Our stopgap plan for the journal authentication problem is now to apply simple authentication with a single user/pw at our end, and then have the IALLT proxy draw content from our server using that authentication, while serving out to end users based on authentication against the IALLT users database.

In order to do this, we had to get basic authentication working on Tomcat/Cocoon, which Greg and I have spent the morning figuring out. Predictably, this is not clearly documented, and you have to hack around a bit to figure it out.

Throughout this documentation, I'll use a fictitious user "fred" with a password "bloggs", and a role "nerd".

The first thing you need to do is to edit the tomcat-users.xml file, in [tomcat]/conf. Add a new role, and a new user/password to go with it:

<?xml version='1.0' encoding='utf-8'?>
<tomcat-users>
  <role rolename="manager"/>
[...]
  <role rolename="nerd"/>
  <user [...]/>
  <user [...]/>
  <user username="fred" password="bloggs" roles="nerd"/>
</tomcat-users>

This gives you a user and a role you can then use in the web application. Next, you need to edit the webapp's web.xml file in [tomcat]/webapps/[app_name]/WEB-INF. First, find the first <servlet> tag inside <web-app>, and add this at the end of it:

  <security-role-ref>
    <role-name>nerd</role-name>
    <role-link>nerd</role-link>
  </security-role-ref>

This enables Cocoon to be configured to use that role when specifying security constraints. Now we need to specify those constraints. Find the closing </web-app> tag at the end of the file, and add this just before it:

  <security-constraint>
    <web-resource-collection>
      <web-resource-name>[Name of your web application]</web-resource-name>
      <url-pattern>/*</url-pattern>
      <url-pattern>/[whatever]/*</url-pattern>
      <http-method>GET</http-method>
    </web-resource-collection>

    <auth-constraint>
      <role-name>nerd</role-name>
      </auth-constraint>
  </security-constraint>

  <!-- Define the Login Configuration for this Application -->
  <login-config>
    <auth-method>BASIC</auth-method>
    <realm-name>[Name of your web application]</realm-name>
  </login-config>

  <!-- Security roles referenced by this web application -->
  <security-role>
    <description>
      The role that is required to log in to the application
    </description>
    <role-name>nerd</role-name>
  </security-role>

Save, upload to the server, and restart Tomcat (or just Cocoon, if you've already restarted Tomcat so it reads the users file). Any user name belonging to the "nerd" group can now log in and see the materials protected in this way.

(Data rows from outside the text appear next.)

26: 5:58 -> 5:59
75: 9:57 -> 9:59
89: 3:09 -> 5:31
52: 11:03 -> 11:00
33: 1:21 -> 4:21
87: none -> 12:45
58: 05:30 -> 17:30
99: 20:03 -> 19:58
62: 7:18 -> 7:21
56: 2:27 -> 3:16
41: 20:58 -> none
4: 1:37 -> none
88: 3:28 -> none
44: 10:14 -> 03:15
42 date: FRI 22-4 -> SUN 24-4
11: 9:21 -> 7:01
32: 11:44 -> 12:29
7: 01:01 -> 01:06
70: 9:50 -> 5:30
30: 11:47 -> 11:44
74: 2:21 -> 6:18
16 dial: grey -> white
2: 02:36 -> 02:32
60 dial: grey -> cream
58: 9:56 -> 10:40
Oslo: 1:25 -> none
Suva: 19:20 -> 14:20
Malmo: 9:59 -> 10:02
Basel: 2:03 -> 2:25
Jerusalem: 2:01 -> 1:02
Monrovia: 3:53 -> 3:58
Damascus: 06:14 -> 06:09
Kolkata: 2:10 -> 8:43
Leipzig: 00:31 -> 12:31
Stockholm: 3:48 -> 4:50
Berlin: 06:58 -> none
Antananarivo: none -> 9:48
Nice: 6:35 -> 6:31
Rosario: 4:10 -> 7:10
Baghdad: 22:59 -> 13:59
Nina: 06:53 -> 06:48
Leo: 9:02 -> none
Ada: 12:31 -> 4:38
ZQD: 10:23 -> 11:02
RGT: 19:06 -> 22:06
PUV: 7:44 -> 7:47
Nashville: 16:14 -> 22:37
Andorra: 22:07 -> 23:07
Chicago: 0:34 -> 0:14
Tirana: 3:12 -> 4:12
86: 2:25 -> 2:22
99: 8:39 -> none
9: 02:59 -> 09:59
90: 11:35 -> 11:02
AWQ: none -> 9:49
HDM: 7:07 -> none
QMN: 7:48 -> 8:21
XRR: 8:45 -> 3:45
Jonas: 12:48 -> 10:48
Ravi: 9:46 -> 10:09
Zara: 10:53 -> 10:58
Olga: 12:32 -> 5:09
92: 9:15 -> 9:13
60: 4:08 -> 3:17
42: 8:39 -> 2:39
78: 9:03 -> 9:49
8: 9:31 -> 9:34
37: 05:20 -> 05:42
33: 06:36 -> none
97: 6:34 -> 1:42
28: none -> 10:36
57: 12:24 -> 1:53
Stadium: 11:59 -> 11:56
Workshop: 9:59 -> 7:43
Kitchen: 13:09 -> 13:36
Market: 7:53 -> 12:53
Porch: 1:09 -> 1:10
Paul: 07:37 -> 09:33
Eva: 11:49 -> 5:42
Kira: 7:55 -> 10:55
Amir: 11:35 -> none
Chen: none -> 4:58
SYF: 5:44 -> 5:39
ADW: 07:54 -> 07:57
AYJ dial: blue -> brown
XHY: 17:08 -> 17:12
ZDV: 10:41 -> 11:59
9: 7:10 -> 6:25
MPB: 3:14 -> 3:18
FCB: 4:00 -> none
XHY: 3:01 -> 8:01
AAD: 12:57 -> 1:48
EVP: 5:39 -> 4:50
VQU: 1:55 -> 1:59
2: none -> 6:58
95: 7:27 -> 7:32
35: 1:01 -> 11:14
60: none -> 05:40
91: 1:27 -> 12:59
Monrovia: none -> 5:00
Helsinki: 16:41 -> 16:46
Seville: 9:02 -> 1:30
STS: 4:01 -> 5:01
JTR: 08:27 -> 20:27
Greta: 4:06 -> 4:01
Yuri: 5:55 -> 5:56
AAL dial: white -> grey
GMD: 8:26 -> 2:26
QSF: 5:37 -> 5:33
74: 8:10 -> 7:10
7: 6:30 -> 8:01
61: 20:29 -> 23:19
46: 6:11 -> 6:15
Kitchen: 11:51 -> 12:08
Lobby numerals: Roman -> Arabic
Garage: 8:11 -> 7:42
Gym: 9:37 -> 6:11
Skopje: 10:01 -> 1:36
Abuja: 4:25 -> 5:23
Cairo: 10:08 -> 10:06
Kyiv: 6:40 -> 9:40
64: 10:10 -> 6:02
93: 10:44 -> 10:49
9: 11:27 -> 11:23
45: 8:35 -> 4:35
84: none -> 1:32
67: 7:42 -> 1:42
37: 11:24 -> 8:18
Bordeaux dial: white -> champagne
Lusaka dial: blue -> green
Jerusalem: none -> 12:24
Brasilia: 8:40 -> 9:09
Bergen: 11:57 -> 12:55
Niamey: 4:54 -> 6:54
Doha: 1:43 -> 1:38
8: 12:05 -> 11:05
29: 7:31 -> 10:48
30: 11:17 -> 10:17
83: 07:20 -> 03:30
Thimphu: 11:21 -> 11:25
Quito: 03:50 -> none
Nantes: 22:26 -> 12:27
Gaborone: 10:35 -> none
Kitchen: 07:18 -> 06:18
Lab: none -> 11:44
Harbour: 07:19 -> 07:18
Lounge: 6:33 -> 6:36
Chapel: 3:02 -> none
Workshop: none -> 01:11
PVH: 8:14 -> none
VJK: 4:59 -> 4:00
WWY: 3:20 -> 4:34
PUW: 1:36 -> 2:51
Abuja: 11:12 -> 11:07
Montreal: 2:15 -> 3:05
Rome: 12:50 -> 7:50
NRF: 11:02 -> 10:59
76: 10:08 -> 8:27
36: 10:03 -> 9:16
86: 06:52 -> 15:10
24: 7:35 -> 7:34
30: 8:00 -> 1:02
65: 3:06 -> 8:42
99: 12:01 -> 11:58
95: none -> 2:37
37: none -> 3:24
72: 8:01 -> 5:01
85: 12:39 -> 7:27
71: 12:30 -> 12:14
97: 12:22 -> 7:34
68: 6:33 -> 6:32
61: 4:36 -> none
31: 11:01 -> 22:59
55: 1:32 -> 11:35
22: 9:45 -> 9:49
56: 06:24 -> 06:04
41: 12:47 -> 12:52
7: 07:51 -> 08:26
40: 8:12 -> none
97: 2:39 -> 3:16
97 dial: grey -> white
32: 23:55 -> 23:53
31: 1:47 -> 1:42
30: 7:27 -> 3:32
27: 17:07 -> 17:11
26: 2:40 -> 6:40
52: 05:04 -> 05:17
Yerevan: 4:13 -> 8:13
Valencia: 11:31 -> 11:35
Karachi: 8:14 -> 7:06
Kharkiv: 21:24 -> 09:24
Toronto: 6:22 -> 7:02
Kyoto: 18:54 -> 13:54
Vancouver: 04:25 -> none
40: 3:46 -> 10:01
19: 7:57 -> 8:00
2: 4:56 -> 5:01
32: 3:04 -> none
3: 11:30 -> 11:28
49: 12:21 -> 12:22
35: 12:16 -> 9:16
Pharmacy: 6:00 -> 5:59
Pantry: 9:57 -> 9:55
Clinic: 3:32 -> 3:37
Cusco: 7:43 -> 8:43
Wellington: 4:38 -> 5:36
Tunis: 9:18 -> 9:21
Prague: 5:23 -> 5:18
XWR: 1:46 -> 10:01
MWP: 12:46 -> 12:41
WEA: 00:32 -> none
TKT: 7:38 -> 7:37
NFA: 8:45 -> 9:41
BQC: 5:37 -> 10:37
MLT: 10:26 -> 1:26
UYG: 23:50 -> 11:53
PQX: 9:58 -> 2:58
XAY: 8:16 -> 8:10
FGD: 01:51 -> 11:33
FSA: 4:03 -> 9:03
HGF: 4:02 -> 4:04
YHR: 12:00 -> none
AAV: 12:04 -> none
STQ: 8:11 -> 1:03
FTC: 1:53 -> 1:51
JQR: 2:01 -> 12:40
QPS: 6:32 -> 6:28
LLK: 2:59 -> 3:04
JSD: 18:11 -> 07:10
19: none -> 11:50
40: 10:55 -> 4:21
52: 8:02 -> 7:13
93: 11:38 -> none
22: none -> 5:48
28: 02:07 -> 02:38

Later note on restarting Tomcat: We tried restarting Tomcat (in this case, tomcat-dev), logged on as me using sudo on the init script as documented elsewhere. This generated a problem we have seen before: the running instance of tomcat-dev failed to stop, and when a new process was started, we ended up with two running. The only way we could find to solve this was to su to hcmc (under which the processes run), and kill both of them. The first (the new one) was effectively killed with just kill, but the other required kill -9. Once both were stopped, we were able to run the init script (as me, using sudo), and Tomcat restarted. Greg is asking sysadmin to figure out what the problem might be here; we've encountered it several times now.